SOME SCRAPS OF PAPER.
The Marquis de Croisenois was never punctual.

He had received a note asking him to call on Mascarin at eleven o'clock, and twelve had struck some time before he made his appearance.

Faultlessly gloved, his glass firmly fixed in his eye, and a light walking cane in his hand, and with that air of half-veiled insolence that is sometimes affected by certain persons who wish the world to believe that they are of great importance, the Marquis de Croisenois entered the room.
At the age of twenty-five Henry de Croisenois affected the airs and manners of a lad of twenty, and so found many who looked upon his escapades with lenient eyes, ascribing them to the follies of youth.
Under this youthful mask, however he concealed a most astute and cunning intellect, and had more than once got the better of the women with whom he had had dealings.

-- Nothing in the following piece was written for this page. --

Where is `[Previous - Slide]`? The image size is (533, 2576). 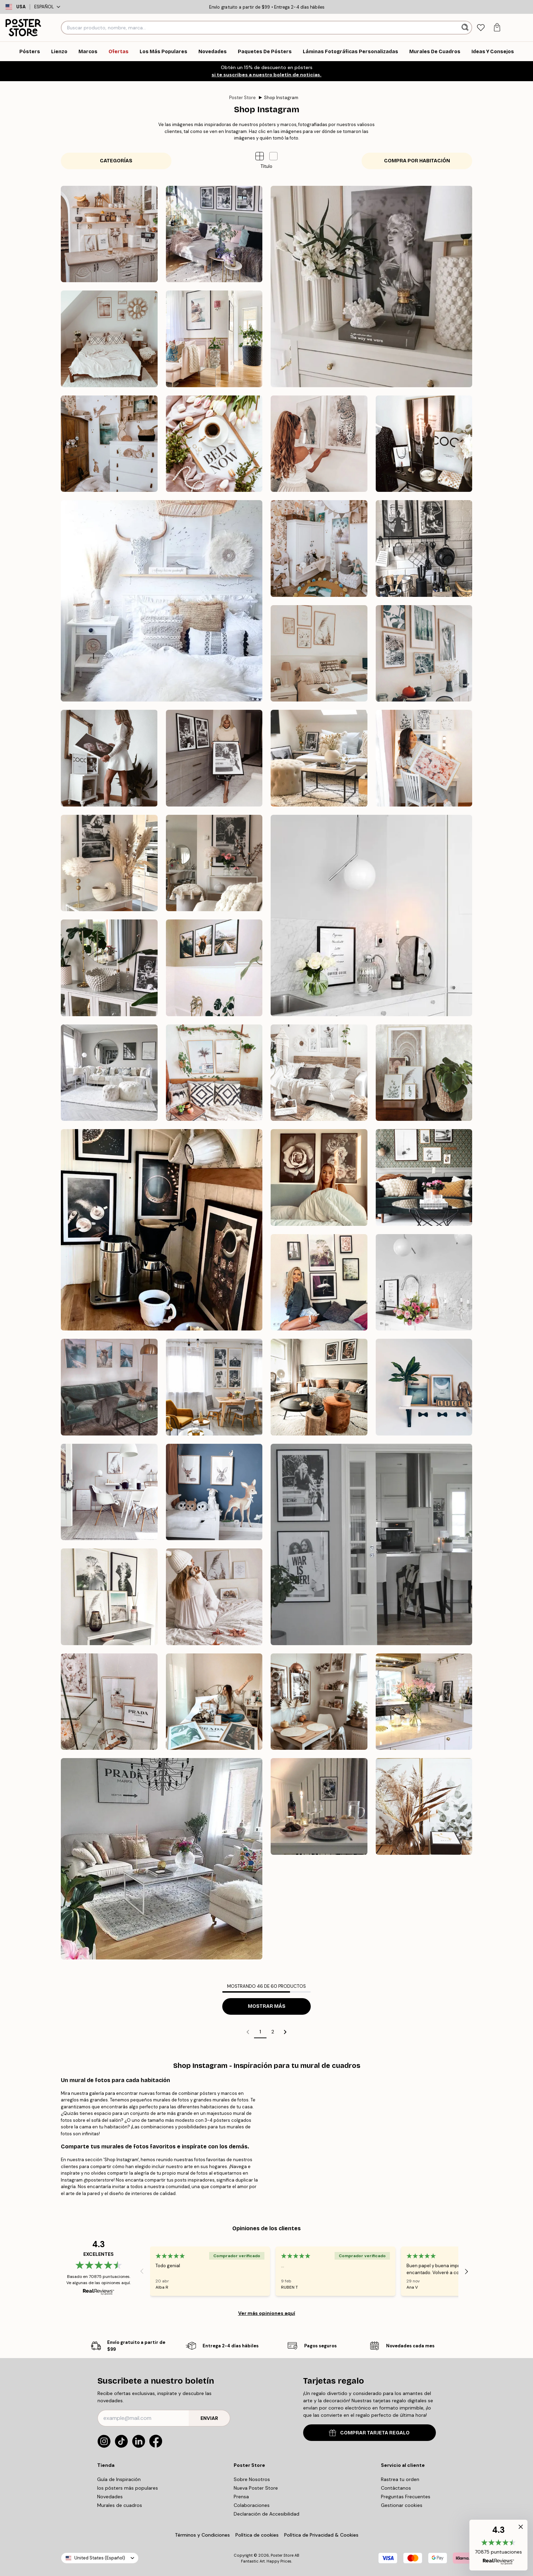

His fortune was terribly involved, because he had insisted on living at the same rate as men who had ten times his income.
Forming one of the recklessly extravagant band of which the Duke de Saumeine was the head, Croisenois, too, kept his racehorses, which was certainly the quickest way to wreck the most princely fortune.

The Marquis had found out this, and was utterly involved, when Mascarin extended a helping hand to him, to which he clung with all the energy of a drowning man.
Whatever Henry de Croisenois' anxieties may have been on the day in question, he did not allow a symptom of them to appear, and on his entrance negligently drawled, "I have kept you waiting, I fear; but really my time is not my own.